(Stored data entries)

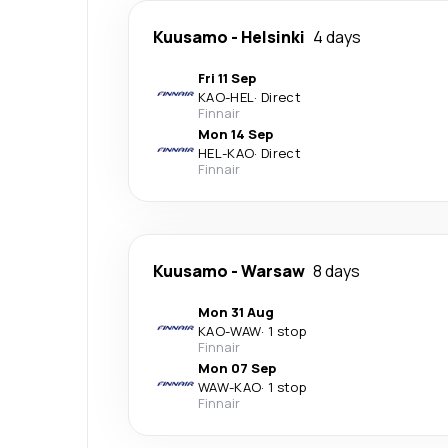
Kuusamo
-
Helsinki
4 days
Fri 11 Sep
KAO
-
HEL
·
Direct
Finnair
Mon 14 Sep
HEL
-
KAO
·
Direct
Finnair
Kuusamo
-
Warsaw
8 days
Mon 31 Aug
KAO
-
WAW
·
1 stop
Finnair
Mon 07 Sep
WAW
-
KAO
·
1 stop
Finnair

— Work item —
Please copy the lines above exactly as written, apart from any pictures.

— Reply to the exercise —
Kuusamo
-
Helsinki
4 days
Fri 11 Sep
KAO
-
HEL
·
Direct
Finnair
Mon 14 Sep
HEL
-
KAO
·
Direct
Finnair
Kuusamo
-
Warsaw
8 days
Mon 31 Aug
KAO
-
WAW
·
1 stop
Finnair
Mon 07 Sep
WAW
-
KAO
·
1 stop
Finnair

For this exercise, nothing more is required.